### ACTION ITEM
Repeat word for word, please, only the lines of the material from the one containing "znaš da se to" through its final line, both ends included.

### INPUT
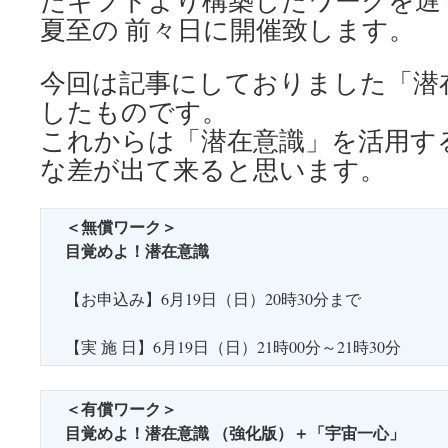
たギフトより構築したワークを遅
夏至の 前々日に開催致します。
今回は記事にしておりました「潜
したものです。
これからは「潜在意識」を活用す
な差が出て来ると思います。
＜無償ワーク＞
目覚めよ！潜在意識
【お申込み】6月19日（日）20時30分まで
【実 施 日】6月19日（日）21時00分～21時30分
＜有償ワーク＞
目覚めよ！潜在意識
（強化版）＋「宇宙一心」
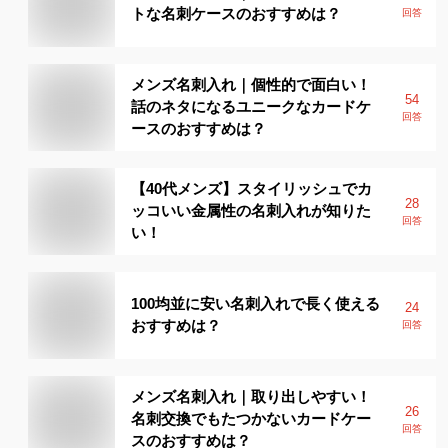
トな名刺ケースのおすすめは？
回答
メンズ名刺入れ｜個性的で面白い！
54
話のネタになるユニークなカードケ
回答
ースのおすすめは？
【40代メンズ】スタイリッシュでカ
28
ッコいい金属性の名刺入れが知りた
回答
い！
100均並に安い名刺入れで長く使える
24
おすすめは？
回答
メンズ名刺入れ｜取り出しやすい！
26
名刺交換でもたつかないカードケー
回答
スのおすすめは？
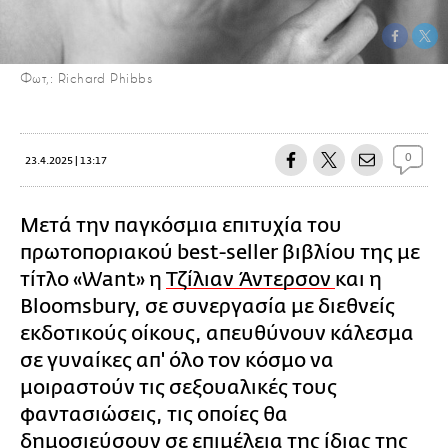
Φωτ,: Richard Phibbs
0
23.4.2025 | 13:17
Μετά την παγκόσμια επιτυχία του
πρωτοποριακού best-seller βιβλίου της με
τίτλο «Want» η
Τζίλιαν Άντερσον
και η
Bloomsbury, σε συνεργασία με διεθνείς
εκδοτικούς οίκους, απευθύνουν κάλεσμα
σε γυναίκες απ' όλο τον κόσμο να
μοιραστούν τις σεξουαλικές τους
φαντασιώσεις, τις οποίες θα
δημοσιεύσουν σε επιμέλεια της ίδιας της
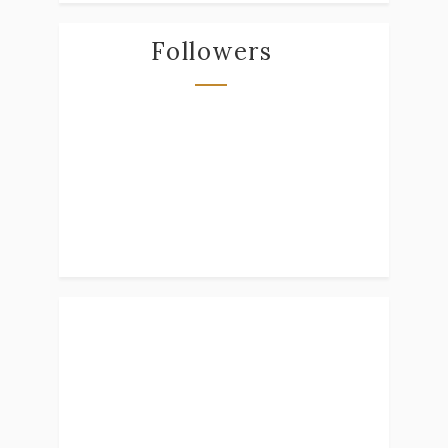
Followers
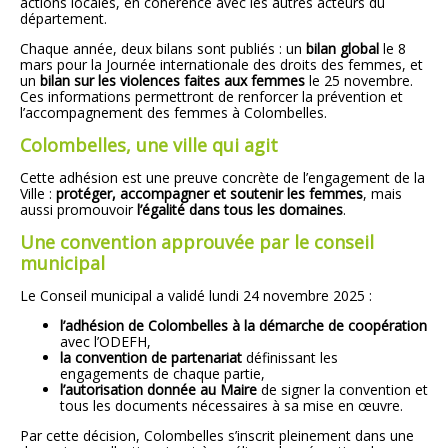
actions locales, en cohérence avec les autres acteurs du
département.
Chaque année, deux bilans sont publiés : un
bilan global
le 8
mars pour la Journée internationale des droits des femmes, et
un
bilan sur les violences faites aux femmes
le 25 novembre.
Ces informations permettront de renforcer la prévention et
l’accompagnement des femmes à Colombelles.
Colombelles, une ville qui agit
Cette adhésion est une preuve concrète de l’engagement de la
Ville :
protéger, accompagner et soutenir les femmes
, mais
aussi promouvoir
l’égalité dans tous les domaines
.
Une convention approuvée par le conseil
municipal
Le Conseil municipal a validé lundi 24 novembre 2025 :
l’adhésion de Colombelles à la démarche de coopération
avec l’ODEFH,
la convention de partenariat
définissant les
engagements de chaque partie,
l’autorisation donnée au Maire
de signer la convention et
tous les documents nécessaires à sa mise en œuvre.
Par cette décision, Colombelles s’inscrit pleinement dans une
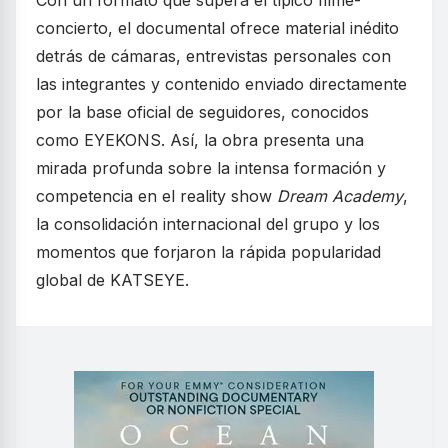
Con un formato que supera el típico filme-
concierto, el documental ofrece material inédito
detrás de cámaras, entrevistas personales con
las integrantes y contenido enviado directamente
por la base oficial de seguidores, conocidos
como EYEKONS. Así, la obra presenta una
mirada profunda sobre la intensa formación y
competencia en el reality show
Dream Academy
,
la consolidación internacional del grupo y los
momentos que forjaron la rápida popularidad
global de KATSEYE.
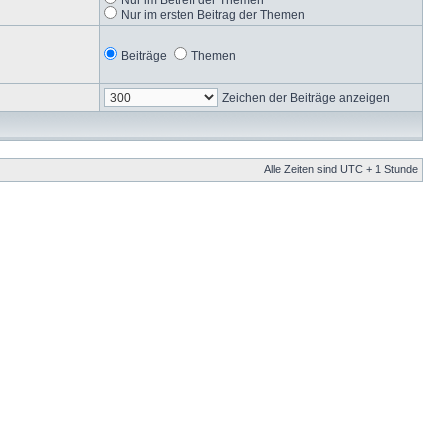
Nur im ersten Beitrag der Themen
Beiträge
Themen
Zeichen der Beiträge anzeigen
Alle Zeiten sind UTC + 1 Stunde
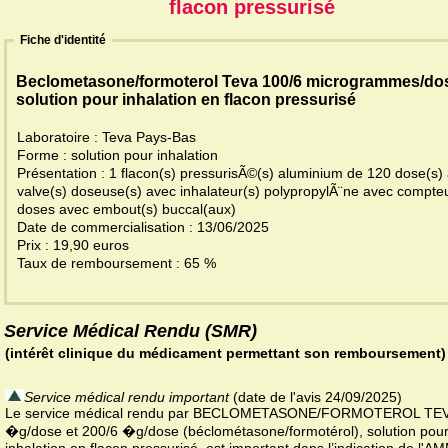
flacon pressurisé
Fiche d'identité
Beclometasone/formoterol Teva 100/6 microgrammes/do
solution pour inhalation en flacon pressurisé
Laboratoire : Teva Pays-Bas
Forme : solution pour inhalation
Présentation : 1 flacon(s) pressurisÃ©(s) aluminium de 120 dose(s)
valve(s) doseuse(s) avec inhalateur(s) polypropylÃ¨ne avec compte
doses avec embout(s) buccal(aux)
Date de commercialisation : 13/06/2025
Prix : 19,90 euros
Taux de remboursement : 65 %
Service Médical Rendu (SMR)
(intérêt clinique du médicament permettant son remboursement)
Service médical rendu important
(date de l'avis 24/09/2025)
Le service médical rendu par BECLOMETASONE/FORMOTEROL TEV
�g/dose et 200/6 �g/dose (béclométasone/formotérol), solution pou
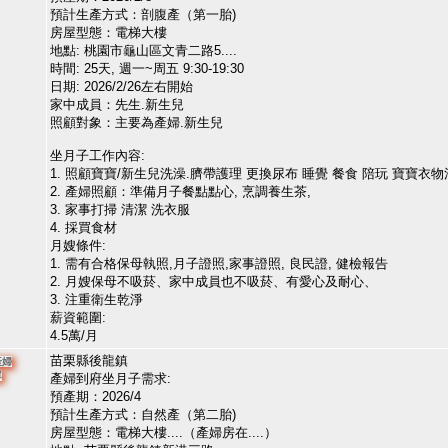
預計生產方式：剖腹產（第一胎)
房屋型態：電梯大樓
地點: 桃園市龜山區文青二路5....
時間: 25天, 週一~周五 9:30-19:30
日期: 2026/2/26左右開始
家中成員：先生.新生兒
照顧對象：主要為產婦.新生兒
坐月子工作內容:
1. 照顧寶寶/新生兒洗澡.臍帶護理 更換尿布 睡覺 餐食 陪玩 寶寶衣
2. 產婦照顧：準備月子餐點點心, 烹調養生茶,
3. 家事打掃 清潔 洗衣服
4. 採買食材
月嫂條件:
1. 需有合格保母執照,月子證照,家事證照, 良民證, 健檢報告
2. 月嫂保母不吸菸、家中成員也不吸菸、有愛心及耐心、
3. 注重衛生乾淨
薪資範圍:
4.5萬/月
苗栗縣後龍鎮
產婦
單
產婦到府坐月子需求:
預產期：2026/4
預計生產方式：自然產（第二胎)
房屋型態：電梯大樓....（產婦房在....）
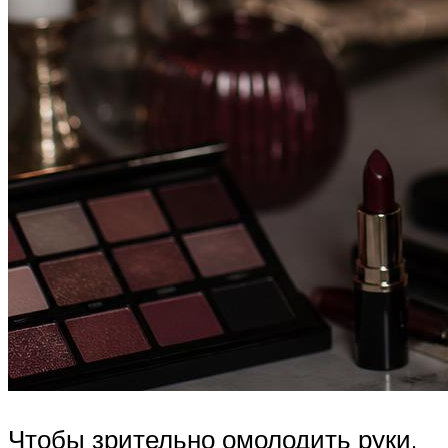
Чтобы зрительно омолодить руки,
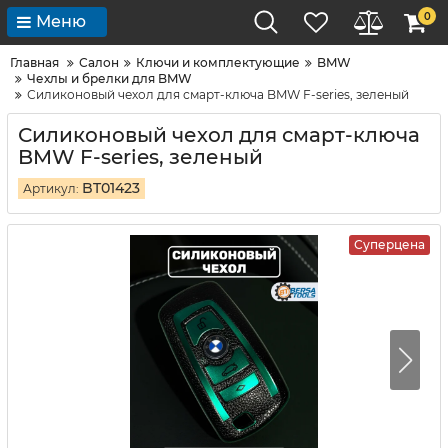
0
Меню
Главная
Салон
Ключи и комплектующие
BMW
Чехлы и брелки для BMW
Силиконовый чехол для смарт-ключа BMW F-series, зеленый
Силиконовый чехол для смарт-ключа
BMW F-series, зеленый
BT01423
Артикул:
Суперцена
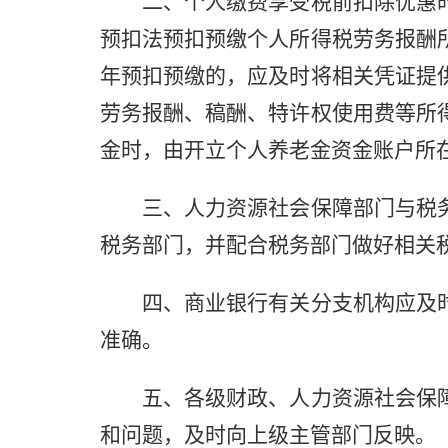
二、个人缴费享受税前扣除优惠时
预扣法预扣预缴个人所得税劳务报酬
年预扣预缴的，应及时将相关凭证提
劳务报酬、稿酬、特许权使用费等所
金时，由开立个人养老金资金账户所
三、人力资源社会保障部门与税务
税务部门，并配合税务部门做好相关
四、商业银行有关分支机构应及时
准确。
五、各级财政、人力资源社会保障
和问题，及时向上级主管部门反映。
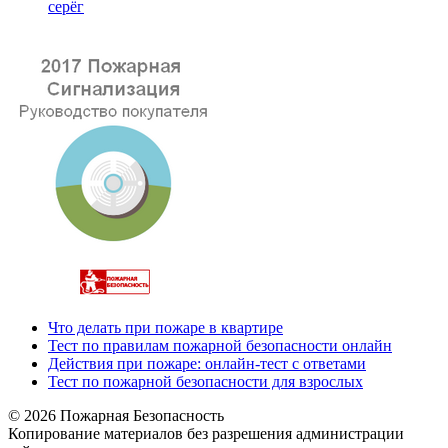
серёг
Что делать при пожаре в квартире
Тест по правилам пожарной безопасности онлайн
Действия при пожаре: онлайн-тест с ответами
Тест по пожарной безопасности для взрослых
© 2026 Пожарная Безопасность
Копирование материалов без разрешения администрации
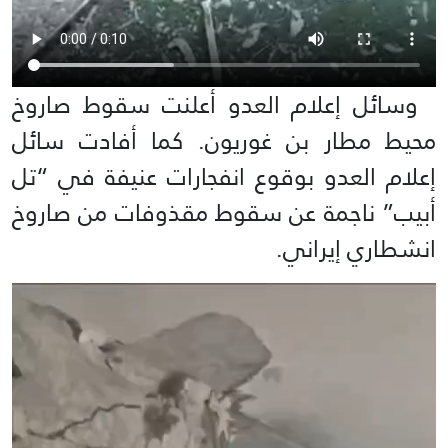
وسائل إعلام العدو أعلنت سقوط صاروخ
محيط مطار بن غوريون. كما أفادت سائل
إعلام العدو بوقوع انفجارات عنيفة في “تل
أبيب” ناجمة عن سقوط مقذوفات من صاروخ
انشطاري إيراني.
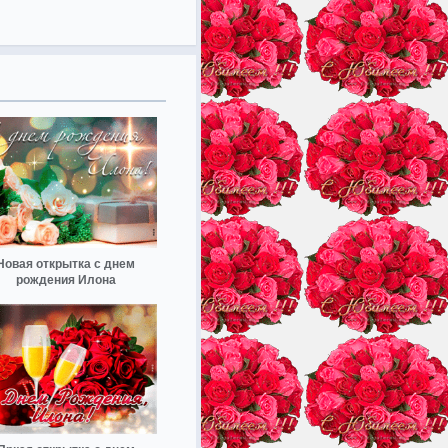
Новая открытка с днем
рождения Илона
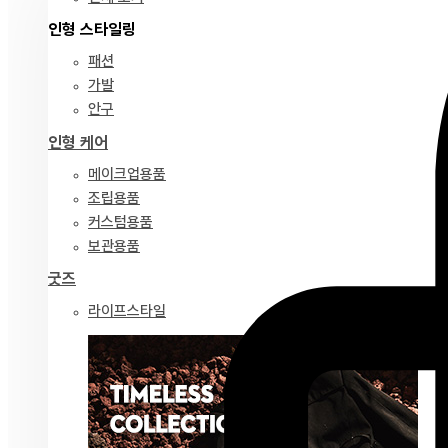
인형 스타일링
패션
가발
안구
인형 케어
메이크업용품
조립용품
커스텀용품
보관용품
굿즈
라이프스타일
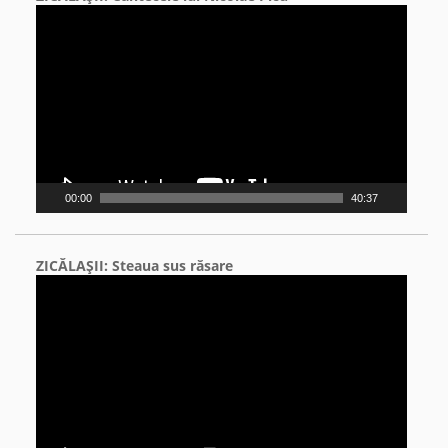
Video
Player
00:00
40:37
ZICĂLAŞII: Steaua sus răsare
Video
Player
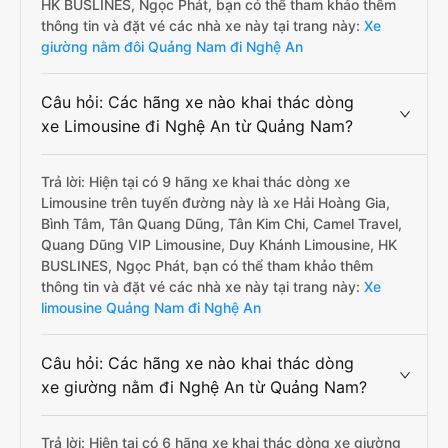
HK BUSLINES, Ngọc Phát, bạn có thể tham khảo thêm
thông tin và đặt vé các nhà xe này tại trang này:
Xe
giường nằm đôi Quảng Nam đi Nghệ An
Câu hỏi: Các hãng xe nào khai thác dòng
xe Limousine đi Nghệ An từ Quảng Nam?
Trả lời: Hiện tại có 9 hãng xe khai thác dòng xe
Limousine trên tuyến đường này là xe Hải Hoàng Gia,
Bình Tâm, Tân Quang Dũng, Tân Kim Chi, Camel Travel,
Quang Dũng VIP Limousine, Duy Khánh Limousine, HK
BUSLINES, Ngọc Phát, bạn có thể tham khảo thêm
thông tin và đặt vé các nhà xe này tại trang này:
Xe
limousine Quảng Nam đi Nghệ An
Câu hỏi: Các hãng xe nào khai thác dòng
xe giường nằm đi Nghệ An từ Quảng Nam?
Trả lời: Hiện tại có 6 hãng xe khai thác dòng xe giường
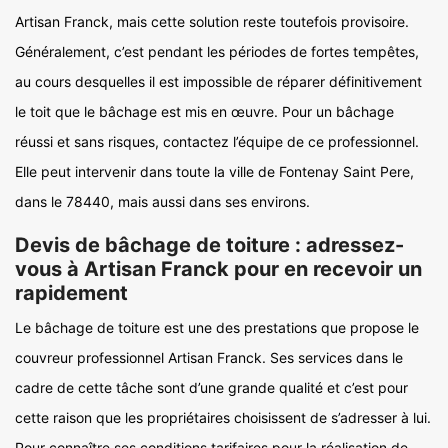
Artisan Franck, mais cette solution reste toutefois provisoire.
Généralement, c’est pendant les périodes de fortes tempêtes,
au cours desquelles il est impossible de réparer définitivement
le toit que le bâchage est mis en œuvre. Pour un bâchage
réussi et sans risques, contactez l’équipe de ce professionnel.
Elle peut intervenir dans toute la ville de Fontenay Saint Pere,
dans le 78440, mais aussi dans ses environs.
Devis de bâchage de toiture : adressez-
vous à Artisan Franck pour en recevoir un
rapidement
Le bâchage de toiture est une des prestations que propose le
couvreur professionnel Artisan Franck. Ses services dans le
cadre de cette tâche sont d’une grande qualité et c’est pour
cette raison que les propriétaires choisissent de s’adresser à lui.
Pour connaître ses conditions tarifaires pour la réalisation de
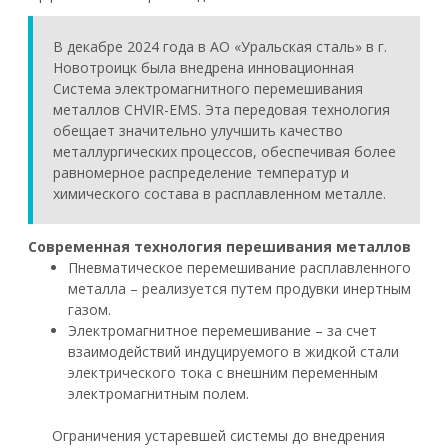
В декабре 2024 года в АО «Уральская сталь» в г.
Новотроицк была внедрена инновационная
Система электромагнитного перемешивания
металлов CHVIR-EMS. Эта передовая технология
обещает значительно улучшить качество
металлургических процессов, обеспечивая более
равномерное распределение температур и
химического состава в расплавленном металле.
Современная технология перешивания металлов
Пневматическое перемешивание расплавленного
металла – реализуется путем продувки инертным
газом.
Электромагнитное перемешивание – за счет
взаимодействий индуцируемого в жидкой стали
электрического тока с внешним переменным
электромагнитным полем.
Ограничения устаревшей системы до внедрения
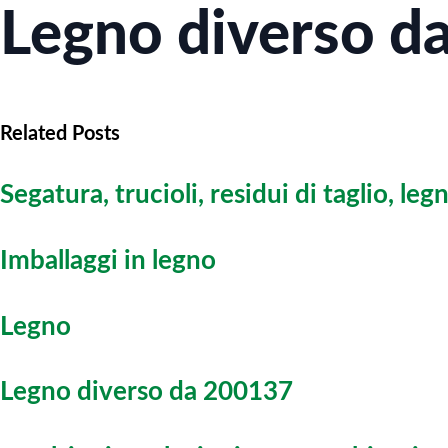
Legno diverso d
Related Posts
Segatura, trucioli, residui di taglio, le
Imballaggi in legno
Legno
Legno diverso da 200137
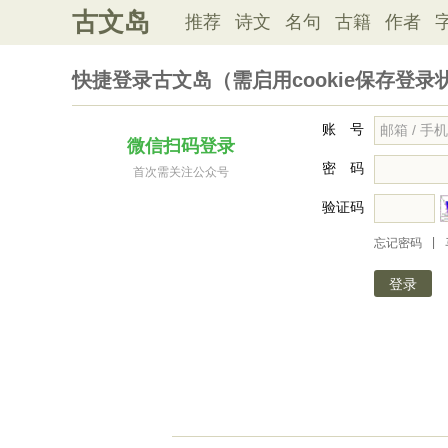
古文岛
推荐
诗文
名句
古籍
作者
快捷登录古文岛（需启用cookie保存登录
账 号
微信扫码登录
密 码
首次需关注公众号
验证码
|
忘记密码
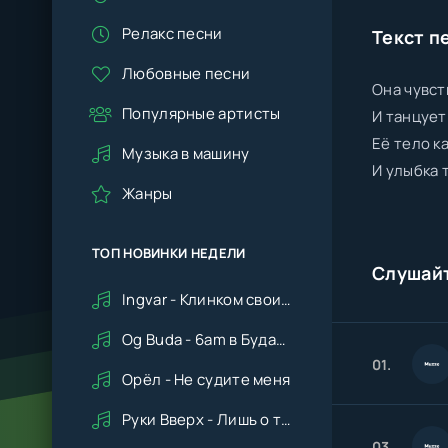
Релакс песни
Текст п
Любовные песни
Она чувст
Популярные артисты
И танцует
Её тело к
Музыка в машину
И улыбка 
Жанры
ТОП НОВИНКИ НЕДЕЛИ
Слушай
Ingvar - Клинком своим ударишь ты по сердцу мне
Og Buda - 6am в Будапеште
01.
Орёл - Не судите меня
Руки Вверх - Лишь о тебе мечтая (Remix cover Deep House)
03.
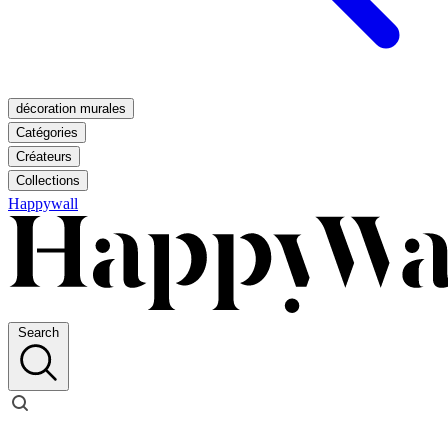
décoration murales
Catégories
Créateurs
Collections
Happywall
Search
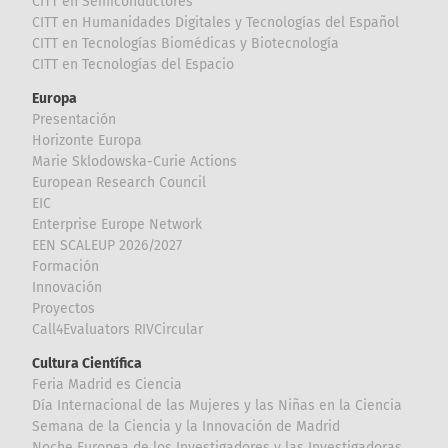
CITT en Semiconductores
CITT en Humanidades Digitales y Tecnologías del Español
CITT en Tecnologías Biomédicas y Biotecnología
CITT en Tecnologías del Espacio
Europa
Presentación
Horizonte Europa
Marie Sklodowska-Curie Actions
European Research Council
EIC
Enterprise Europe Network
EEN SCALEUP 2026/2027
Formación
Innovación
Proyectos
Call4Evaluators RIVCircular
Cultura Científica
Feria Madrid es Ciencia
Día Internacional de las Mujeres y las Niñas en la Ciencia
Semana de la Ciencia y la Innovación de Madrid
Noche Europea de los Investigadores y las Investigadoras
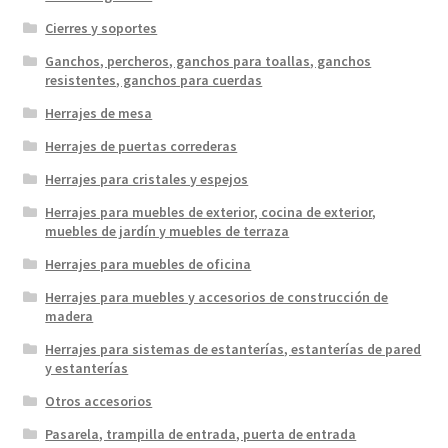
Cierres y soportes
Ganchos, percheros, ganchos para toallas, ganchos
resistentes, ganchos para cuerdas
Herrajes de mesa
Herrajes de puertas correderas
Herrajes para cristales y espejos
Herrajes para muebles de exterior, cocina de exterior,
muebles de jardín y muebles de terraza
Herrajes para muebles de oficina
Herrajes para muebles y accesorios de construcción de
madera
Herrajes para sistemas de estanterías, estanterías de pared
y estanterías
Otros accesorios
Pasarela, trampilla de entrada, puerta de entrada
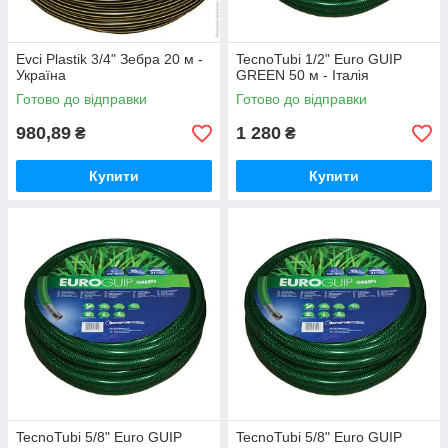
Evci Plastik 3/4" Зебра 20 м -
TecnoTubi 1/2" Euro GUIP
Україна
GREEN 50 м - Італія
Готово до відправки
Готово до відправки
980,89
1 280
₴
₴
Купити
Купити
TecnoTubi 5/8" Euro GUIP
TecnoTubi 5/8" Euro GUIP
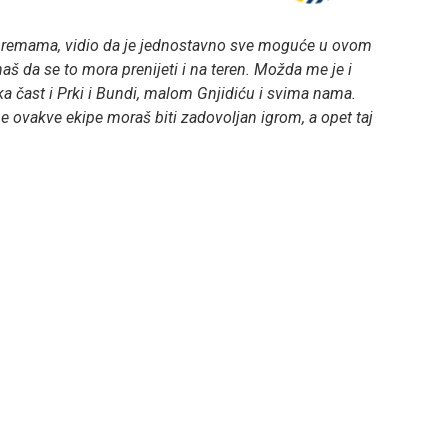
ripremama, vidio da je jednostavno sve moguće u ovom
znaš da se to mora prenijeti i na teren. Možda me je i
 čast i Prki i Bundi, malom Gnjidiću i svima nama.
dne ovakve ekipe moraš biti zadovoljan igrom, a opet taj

### ANSWER SPACE
znaš da se to mora prenijeti i na teren. Možda me je i
 čast i Prki i Bundi, malom Gnjidiću i svima nama.
dne ovakve ekipe moraš biti zadovoljan igrom, a opet taj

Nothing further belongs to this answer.